Date: __________ __, 2005
CAMDEN INTERNATIONAL LTD.
By:
------------------------------------
Name:
----------------------------------
Its:
-----------------------------------
EXHIBIT D
REPRESENTATIONS AND WARRANTIES
[SEE ATTACHED]
REPRESENTATION AND WARRANTIES
BCC Acquisition II LLC, a Delaware limited liability company ("BCCAII")
hereby represents and warrants to Ocean Park Advisors, LLC ("Ocean Park") and
M.A.G. Capital, LLC ("MAG" and, together with Ocean Park, the "Purchasers")as
follows:
1. Existence, Good Standing and Power. BCCAII is a limited liability
company validly existing and in good standing under the laws of the State of
Delaware. BCCAII has all requisite limited liability company power and authority
to execute and deliver the documents and instruments to be executed and
delivered by BCCAII in connection with the sale, assignment, and transfer (the
"Assignment") of securities (the "Securities") of Diametrics Medical, Inc.
("DMED") held by BCCAII to Ocean Park and M.A.G Capital, LLC (the "Purchaser")
as described in the letter agreement, dated as of November 21, 2005 (the "Letter
Agreement"), among BCCAII and the Purchasers. Capitalized terms used and not
defined in this agreement have the meanings set forth in the Letter Agreement.
2. Authority. The undersigned is authorized to execute and deliver these
representations and other documents and instruments to be executed by BCCAII in
connection with the Assignment. Execution and delivery of these representations
and the other documents and instruments to be executed and delivered by BCCAII
in connection with the Assignment have been duly authorized by all necessary
limited liability company action on the part of BCCAII.

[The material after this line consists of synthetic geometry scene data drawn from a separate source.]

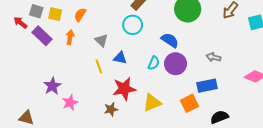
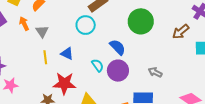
orange arrow: (70, 37) -> (24, 24), turned -48
gray triangle: (101, 40) -> (42, 31), moved
cyan semicircle: (154, 63) -> (98, 65), turned -72

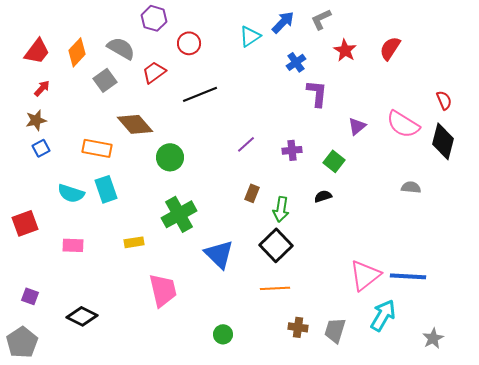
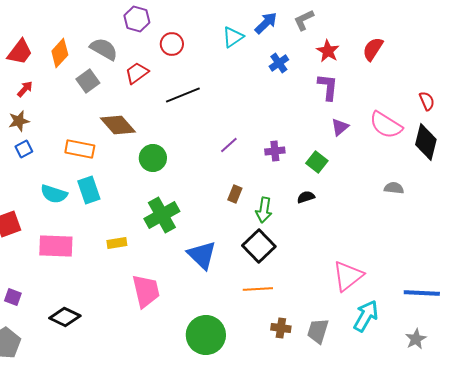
purple L-shape: (317, 93) -> (328, 87), moved
pink rectangle: (73, 245) -> (56, 246), size x1.6
blue line: (408, 276) -> (422, 293), moved
green circle: (223, 334) -> (206, 335), size x2.0

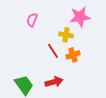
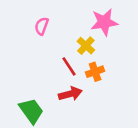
yellow cross: (66, 35) -> (86, 46), turned 32
red arrow: (54, 82) -> (70, 94), moved

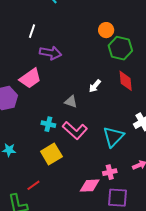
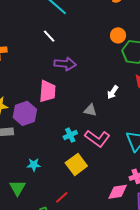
white line: (32, 31) -> (49, 36), moved, turned -56
pink trapezoid: (30, 78) -> (47, 91), turned -45
cyan cross: (48, 124) -> (70, 135), turned -32

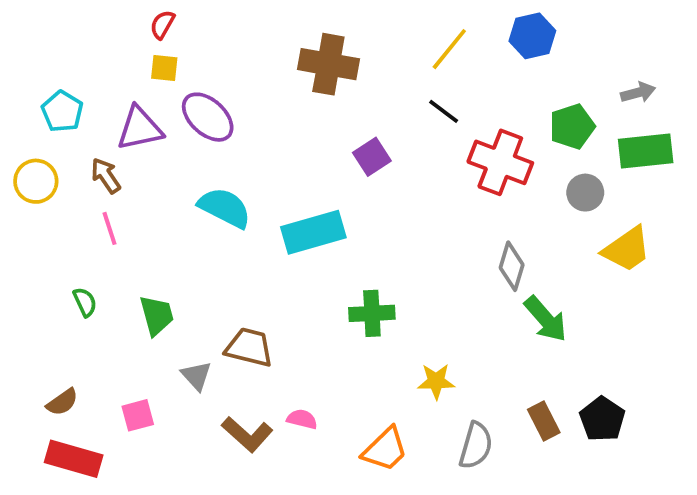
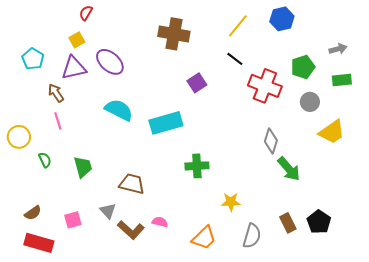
yellow square: (164, 68) -> (77, 40), moved, turned -35
green rectangle: (646, 151) -> (342, 80), size x0.7
yellow circle: (36, 181) -> (19, 137), moved
gray triangle: (196, 376) -> (108, 211), moved

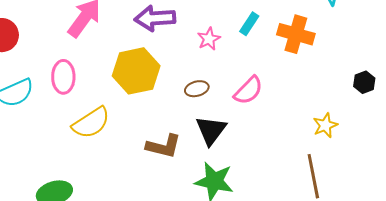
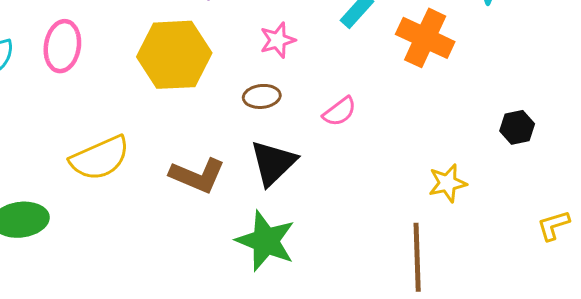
pink star: (209, 39) -> (278, 40), moved
pink semicircle: (248, 90) -> (340, 112), size x0.7
yellow semicircle: (91, 123) -> (100, 158), moved

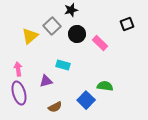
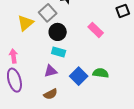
black circle: (77, 34) -> (58, 32), moved
purple triangle: (46, 81) -> (51, 71), moved
blue square: (86, 100) -> (79, 76), moved

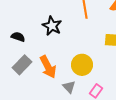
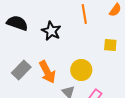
black semicircle: (18, 37) -> (17, 23), moved, size x1.5

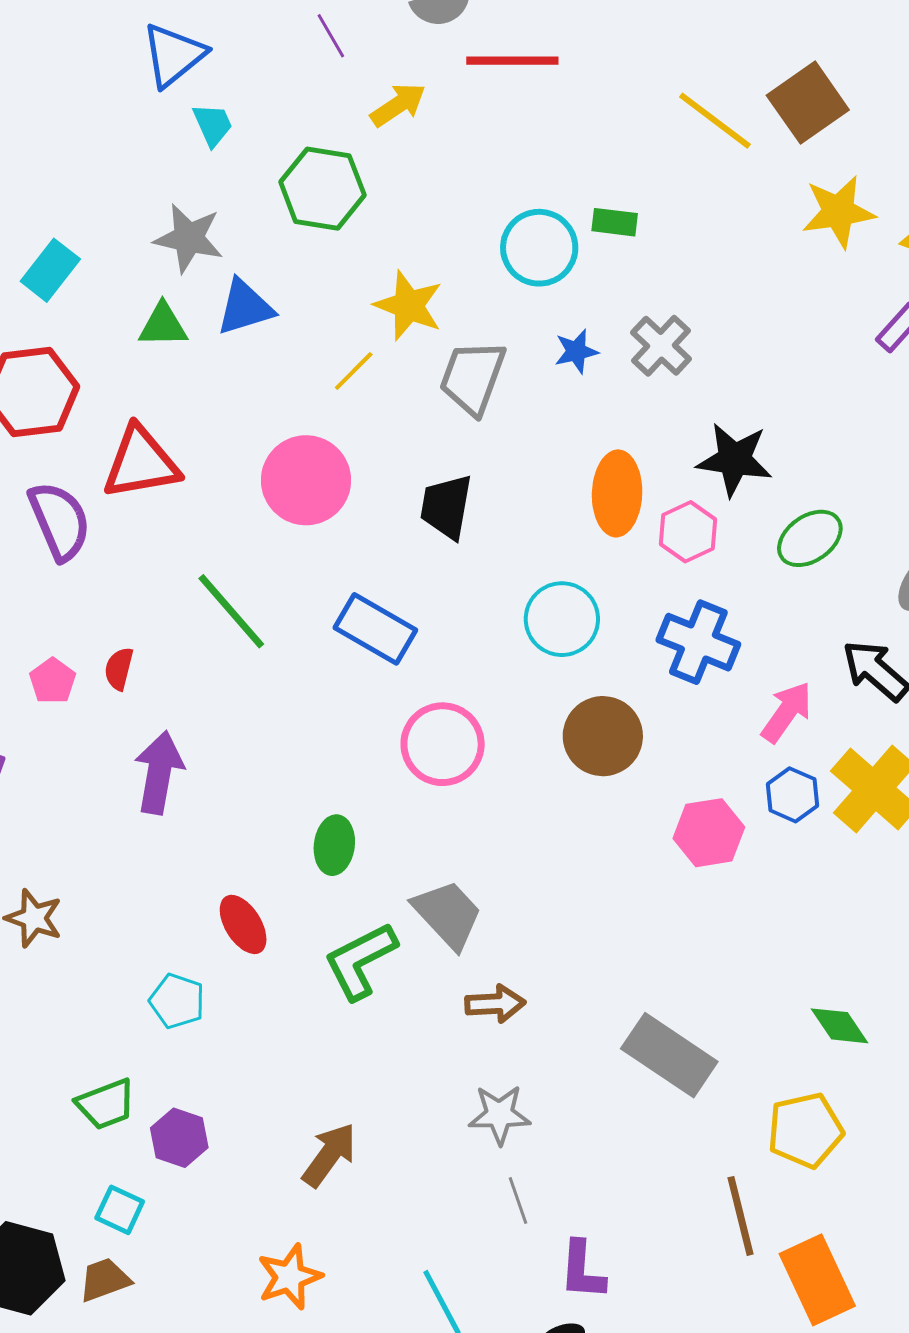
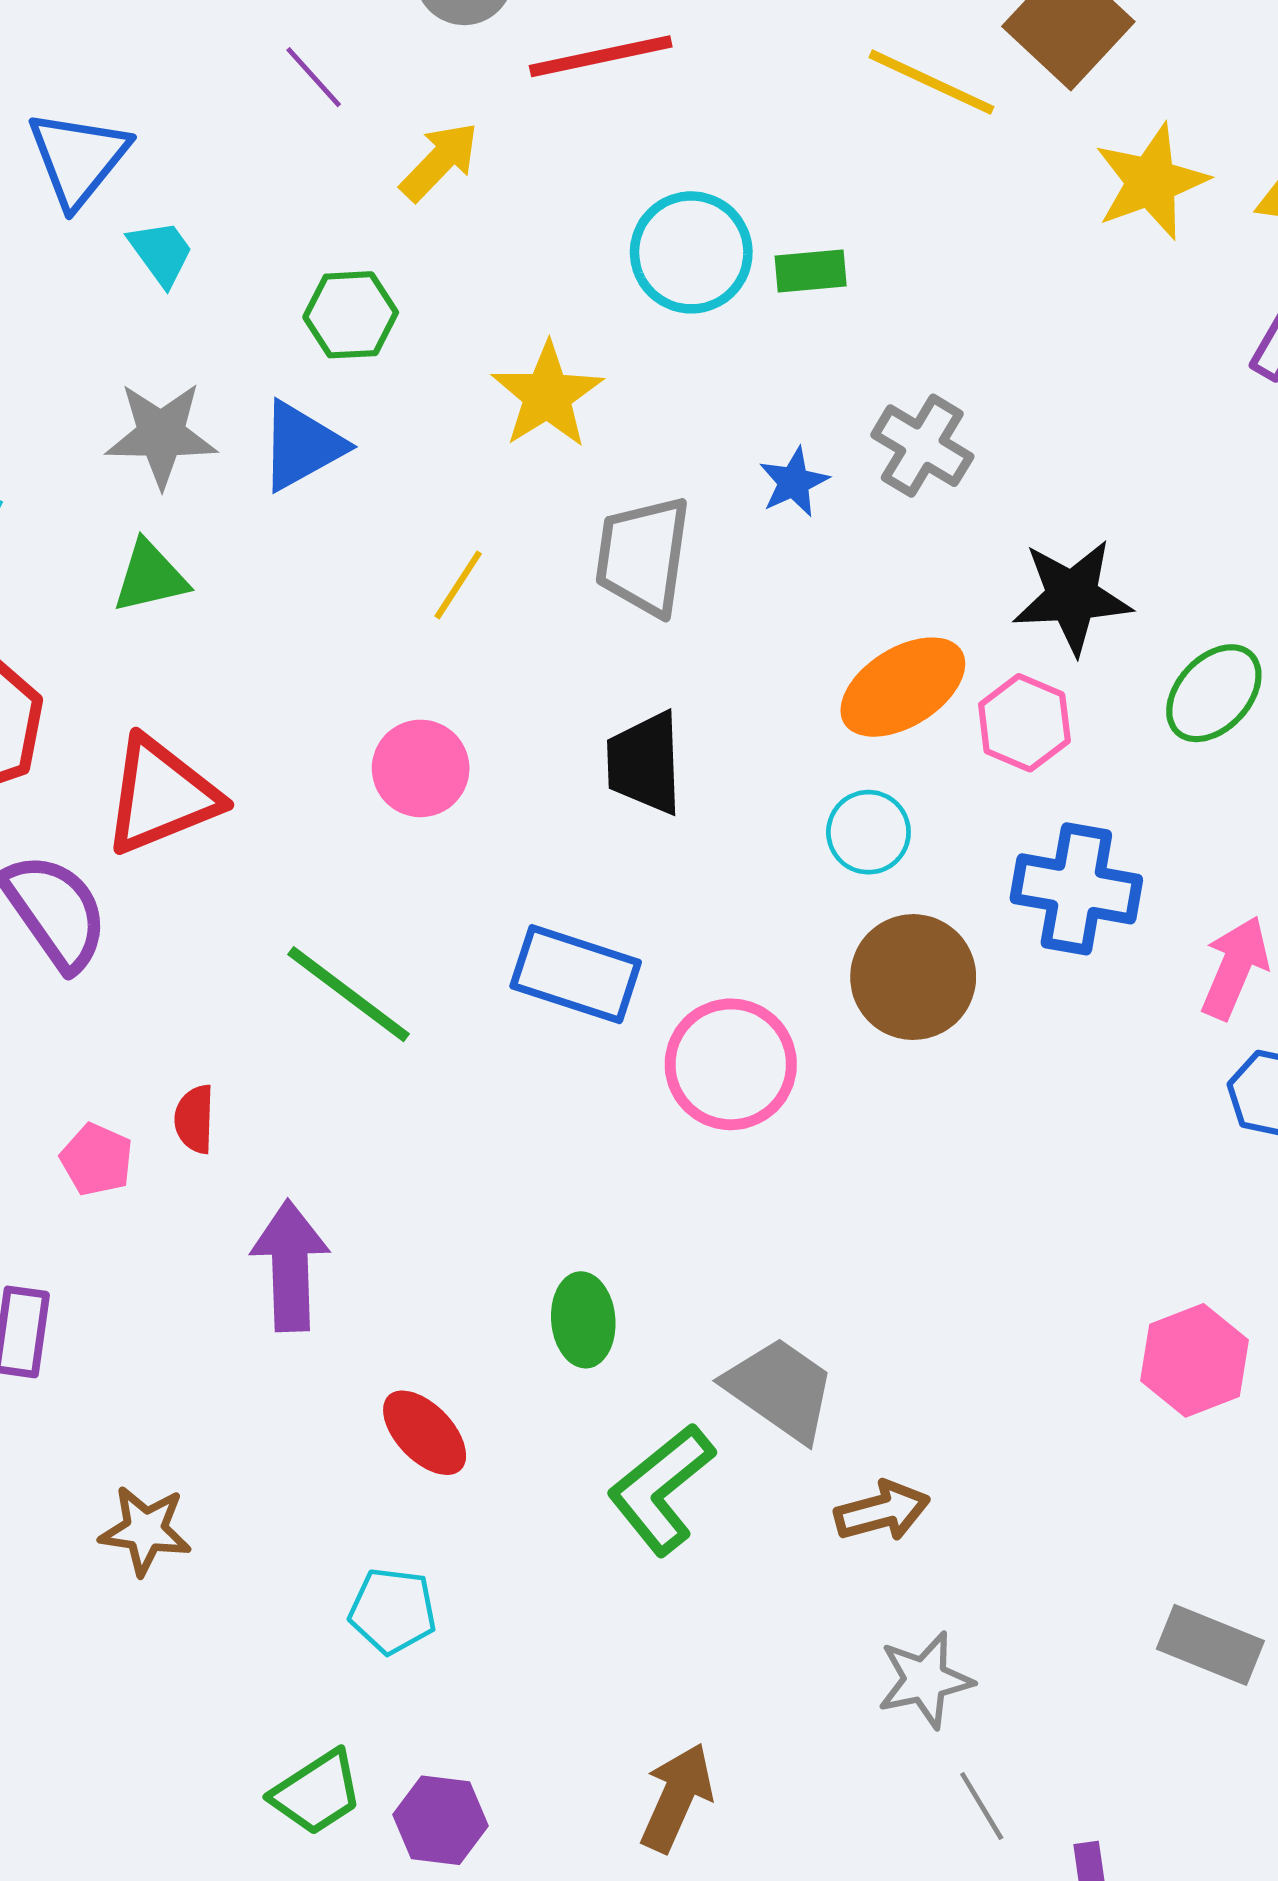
green hexagon: (322, 189) -> (351, 315), size x0.7
cyan circle: (539, 248) -> (691, 252), moved
yellow star: (409, 306) -> (547, 395), moved, turned 30
blue triangle: (245, 307) -> (302, 446), moved
pink circle: (306, 480) -> (421, 768), size x0.7
orange ellipse: (617, 493) -> (903, 687), turned 68
cyan circle: (562, 619) -> (868, 832), moved, size x0.7
brown circle: (603, 736) -> (913, 977), moved
pink circle: (443, 744) -> (731, 1064), moved
pink hexagon: (709, 833) -> (1194, 1360), moved
red ellipse: (243, 924) -> (425, 1433), moved
gray rectangle: (669, 1055) -> (1210, 1645), moved, size x0.7

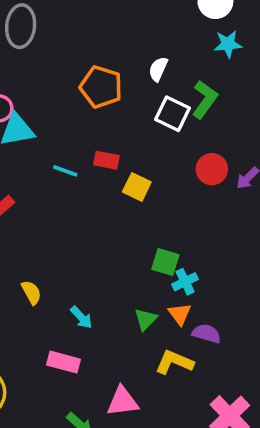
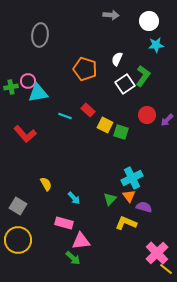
white square: (173, 114) -> (125, 84), turned 30
red rectangle: (106, 160) -> (88, 110), turned 32
green square: (165, 262) -> (121, 132), moved
cyan cross: (185, 282) -> (132, 178), size x1.5
pink triangle: (122, 401) -> (81, 241), moved

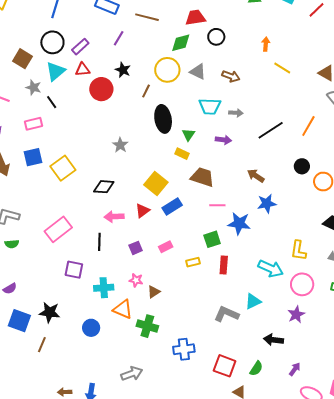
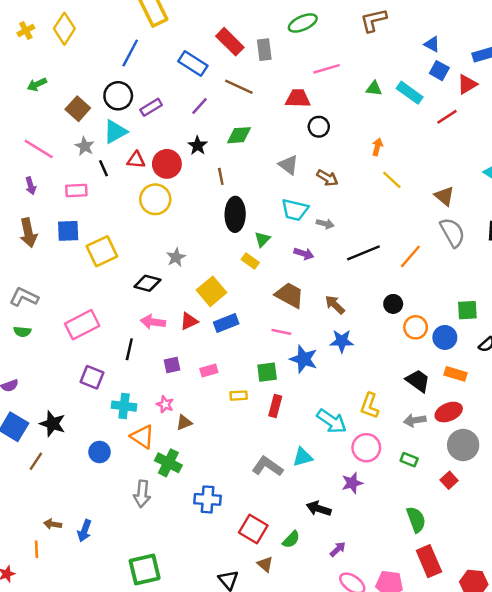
green diamond: (181, 43) -> (239, 135), moved
red triangle: (82, 70) -> (136, 160), moved
yellow circle: (167, 70) -> (155, 199), moved
brown line: (146, 91) -> (221, 176), turned -48
gray star: (120, 145) -> (176, 257), moved
brown trapezoid: (202, 177) -> (289, 295), moved
gray arrow: (132, 374) -> (142, 494), moved, turned 105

3. Third Party Approvals. The execution and delivery by BCCAII of these
representations and other documents and instruments to be executed by BCCAII in
connection with the Assignment do not require any consents, waivers,
authorizations or approvals of any third persons or entities with respect to
BCCAII which have not been obtained by BCCAII. Except for public filings
required pursuant to Section 13d and Section 16 of the Securities Exchange Act
of 1934, as amended, and the rules and regulations related thereto, no filings
with any third persons or entities are required by BCCAII in connection with the
Assignment.
4. Title to the Securities. Except as noted in Exhibit A to the Letter
Agreement, BCCAII is the record and beneficial owner of the Securities free and
clear of any and all liens. The BCCAII has requisite limited liability company
power and authority to sell, transfer, assign and deliver the Securities as
contemplated by the Assignment, and such delivery will convey to the Purchasers
good and valid title to the Securities, free and clear of any and all liens
(other than liens created by the Purchasers or their respective affiliates,
liens in favor of the Subscribers or liens pursuant to the Limited Standstill).
Date: November 21, 2005
BCC ACQUISITION II, LLC
By: Bay City Capital Fund I, L.P.,
its Manager
By: Bay City Capital Management LLC,
its general partner
By: /s/ Xxxx Xxxxxx
------------------------------------
Xxxx Xxxxxx, Manager and Managing
Director
EXHIBIT A
SECURITIES TRANSFERRED
TITLE AND CLASS AMOUNT CERTIFICATE NUMBER
--------------- ------ ------------------
Convertible Senior $6,684,083 principal N/A
Secured Notes Due amount*
August 4, 2005
Series G Convertible 5,000 shares
Preferred Stock
Stock Purchase Warrant, Warrant to purchase N/A
dated December 15, 2004 686,579.58 shares of
Common Stock
Stock Purchase Warrant Warrant to purchase N/A
dated December 15, 2004 3,000,000 shares of
Common Stock
Warrant to Purchase Warrant to purchase N/A
Common Stock, dated 1,000,000 shares of
December 15, 2004 Common Stock
* BCCAII transferred an undivided interest and participation in these Notes
to Banca della Svizzera Italiana and Banca del Gottardo with respect to
$318,334.80 in principal amount. Banca della Svizzera Italiana and Banca
del Gottardo have consented to the transfer of $302,417.80 of such
interests by BCCAII to Ocean Park pursuant to this letter agreement.